My husband was diagnosed in late Aug. of 2008. He went in to have the whipple early Sept. by a surgeon in San Diego , CA who specializes in the whipple. The original tumor was in the bile duct. When they got in, they found another tumor on the backside of the pancreas. It was inoperable because it was in the tissues and blood vessels. They worked 5 and 1/2 hours on him and were able to do a bypass to relieve the jaundice. The surgeon said it was a very difficult operation because it was like sewing wet kleenex to wet kleenex. He just finished his first round of a 24/7 chemp pump with 5fu and radiation 5x a week for 28 treatments. We now have to wait 4 to 6 weeks to have a pet scan to see the results of his treatment. They’re planning a systemic chemo for 4 months starting mid Jan.of Gemzar and cisplatin. He’s in stage 3. I’m just wondering if it sounds like he could be cured or is it going to be a life of chemo for him? I would like to know so I can be a support and encouragement for him. He’s really struggling with fatigue and nausea. I wonder if the side effects will be worse with the gemzar and cisplatin. Thanks for answering my question.
Marlene
Hello,
My Mother has recently been diagnosed with several pre-cancerous cysts on the tail of her pancreas. The pathology showed high level of CEA in the Cystic fluid and her blood level was 15, she is a smoker, age 68, history of Asthma and Chronic Pancreatitis for many years and had a Bill Roth II about 20 years ago for sever ulcer disease.

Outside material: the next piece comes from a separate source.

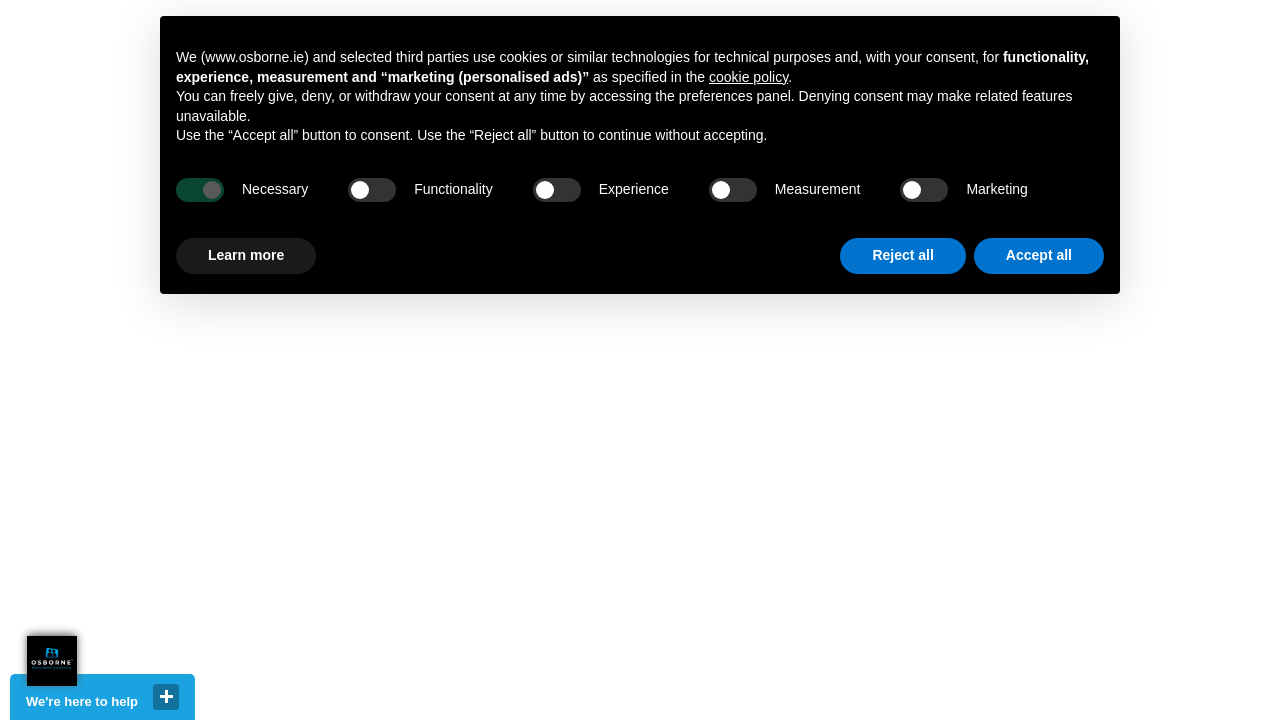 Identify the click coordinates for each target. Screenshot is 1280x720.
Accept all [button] (1039, 255)
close (166, 697)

What type of surgery might she be a candidate for, removal of the tail alone or the entire pancreas making her a Type 1 diabetic?
I am also wondering about screening of myself and my sister. Is there screening available and is it recommended? I think you can tell I am a nurse and sometimes knowledge is a very bad thing. I know this is quite brief but please let me know your gut response to the information I have presented. Thank you very much!
Hi Pat, I would recommend she send me her CT or, even better, get a high-resolution 3D CT here at Johns Hopkins. Based on the CT findings I can make a recommendation.
Marty Makary
Dear Marlene,
I would recommend a repeat CT 6 weeks after the completion of chemo to re-assess. We can arrange for this CT to be done here at Hopkins if you wish.